The award-winning series has been broadcast in over 61 countries across the world. The impact in Nigeria has been very effective.

 “There was a World Bank evaluation done on the last series in Nigeria. They talked to 5,000 young people, they screened MTV Shuga to them all and they came back six months later. They did two things to them at the beginning and when they returned six months later, they tested them for HIV and also gave them vouchers to HIV Testing Centres nearby and they got tested. They also tested them for chlamydia. What the evaluation showed was that the young people who watched MTV Shuga doubled the number of people who went to get tested for HIV and 58 per cent reduction for those who tested for chlamydia. It is amazing to know we now made an impact but to me, it’s more than just the steps you take to protect yourself, but also your everyday language. How you talk to and treat people living with HIV in a positive way. You know the stigma is so devastating. We really want to embed the culture of positive sexual health,” she pointed out.

 She also found that another risky health issue in young ones today is sexual reproductive health.

 “We have one body and we have to protect our body in many different ways. All of us have to protect ourselves from HIV and at the same time a girl or a woman will have to make sure that she is making the right decisions for her body regarding contraception and family planning. So I think sexual reproductive health when done right is the most positive empowering state that we can have for our body. But I think it’s also a very dangerous state because sometimes there’s no control, so we have to make sure that we protect ourselves,” Arnold counseled.

 With all these out of the way, I asked Arnold when she first went for a HIV test. Aiyudu gave me an incredulous look. Arnold appeared not to be startled at first but found herself stuttering a bit while doing the maths in her head to accurately remember the first time she had a HIV test.

 “I’m very embarrassed to tell you this but I think it would have been the end of 1998. I got tested when I went to the hospital because I was pregnant.
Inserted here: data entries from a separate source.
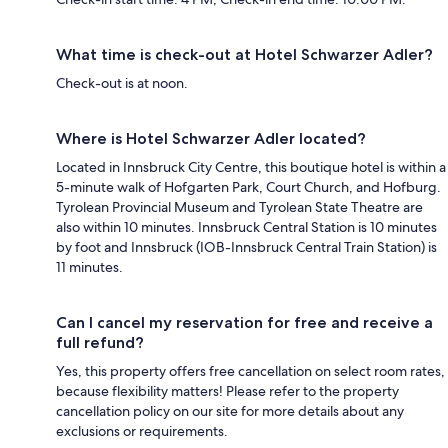
What time is check-out at Hotel Schwarzer Adler?
Check-out is at noon.
Where is Hotel Schwarzer Adler located?
Located in Innsbruck City Centre, this boutique hotel is within a
5-minute walk of Hofgarten Park, Court Church, and Hofburg.
Tyrolean Provincial Museum and Tyrolean State Theatre are
also within 10 minutes. Innsbruck Central Station is 10 minutes
by foot and Innsbruck (IOB-Innsbruck Central Train Station) is
11 minutes.
Can I cancel my reservation for free and receive a
full refund?
Yes, this property offers free cancellation on select room rates,
because flexibility matters! Please refer to the property
cancellation policy on our site for more details about any
exclusions or requirements.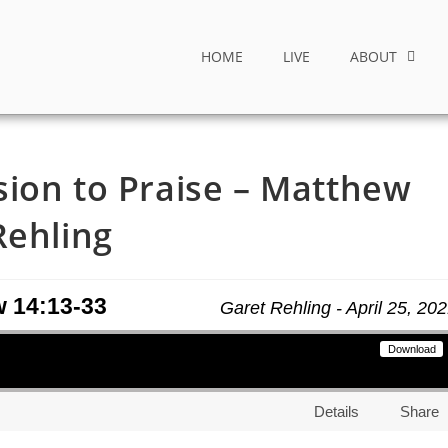
HOME
LIVE
ABOUT
ion to Praise – Matthew
Rehling
w 14:13-33
Garet Rehling - April 25, 20
Download
Details
Share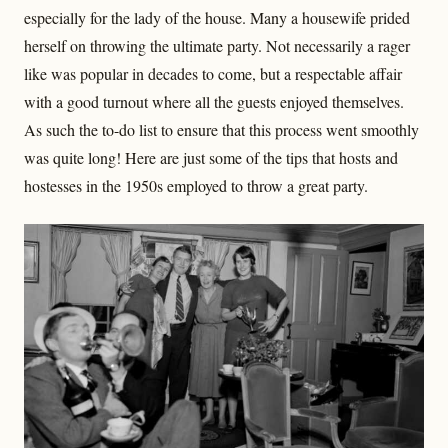
especially for the lady of the house. Many a housewife prided
herself on throwing the ultimate party. Not necessarily a rager
like was popular in decades to come, but a respectable affair
with a good turnout where all the guests enjoyed themselves.
As such the to-do list to ensure that this process went smoothly
was quite long! Here are just some of the tips that hosts and
hostesses in the 1950s employed to throw a great party.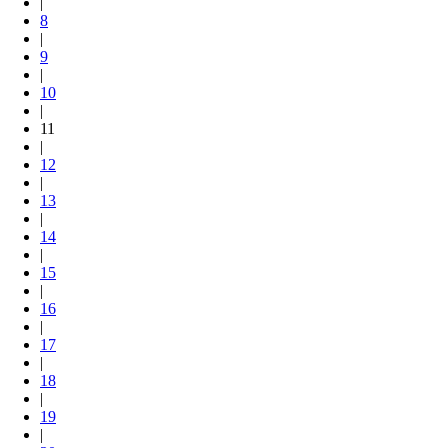
|
8
|
9
|
10
|
11
|
12
|
13
|
14
|
15
|
16
|
17
|
18
|
19
|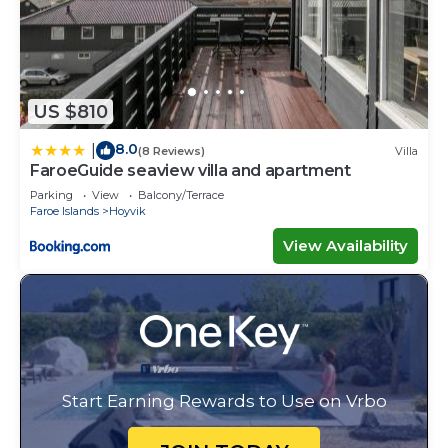
US $810
8.0
|
(8 Reviews)
Villa
FaroeGuide seaview villa and apartment
Parking
View
Balcony/Terrace
Faroe Islands
Hoyvik
View Availability
Start Earning Rewards to Use on Vrbo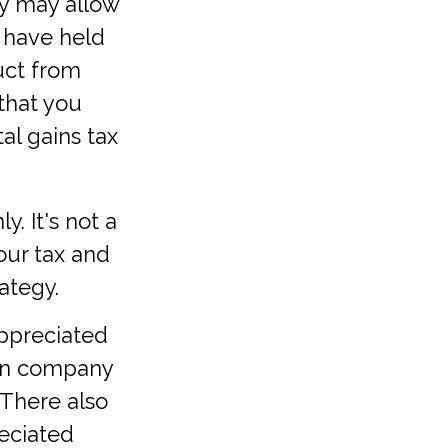
ty may allow
u have held
uct from
 that you
tal gains tax
y. It's not a
our tax and
ategy.
appreciated
own company
 There also
reciated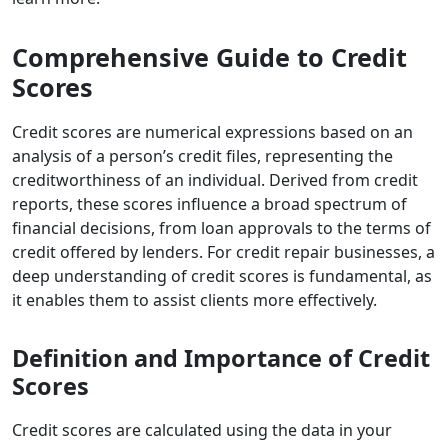
Comprehensive Guide to Credit
Scores
Credit scores
are numerical expressions based on an
analysis of a person’s credit files, representing the
creditworthiness of an individual. Derived from credit
reports, these scores influence a broad spectrum of
financial decisions, from loan approvals to the terms of
credit offered by lenders. For credit repair businesses, a
deep understanding of credit scores is fundamental, as
it enables them to assist clients more effectively.
Definition and Importance of Credit
Scores
Credit scores are calculated using the data in your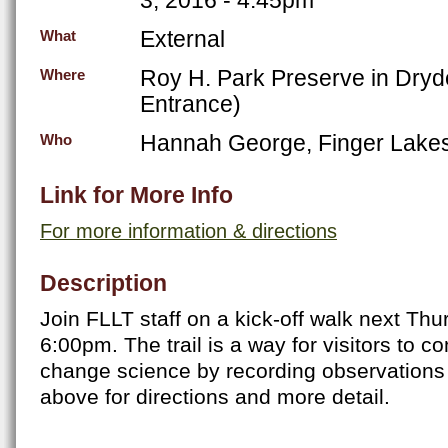
External
What
Roy H. Park Preserve in Dryd
Where
Entrance)
Hannah George, Finger Lakes
Who
Link for More Info
For more information & directions
Description
Join FLLT staff on a kick-off walk next Thu
6:00pm. The trail is a way for visitors to co
change science by recording observations o
above for directions and more detail.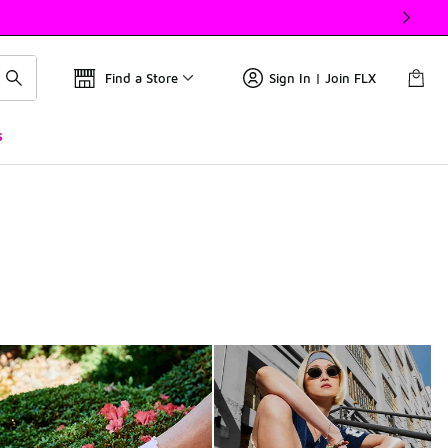
Find a Store
Sign In | Join FLX
s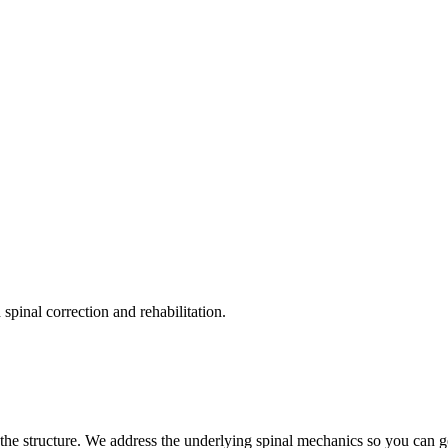
pinal correction and rehabilitation.
the structure. We address the underlying spinal mechanics so you can get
Interestingly, they give you a barrage of tests to be sure that you don’t pass them to your child. And the only one they asked me if I wanted to was HIV. I feel that was very bizarre because that’s one thing that if you know that you are HIV positive, you can prevent your child from getting it as long as you have that knowledge. That should have been the number one test I should have had without choice,” she said.

 She honestly admitted that before that encounter, she knew nothing about HIV. Like most people back then, Arnold was more scared of getting pregnant than contracting HIV. But through the MTV Staying Alive Foundation, Arnold is changing that perception and aims to see a world where people talk happily about sex.

 “It is really bizarre. I’m sure if an alien came down, it will really question humanity, because unless any of us were born from a test tube, all of us got here by sex. And yet none of us can talk about it. Culturally, religiously, as parents we are all embarrassed by it. It is uncomfortable but we must change that mindset,” she insisted.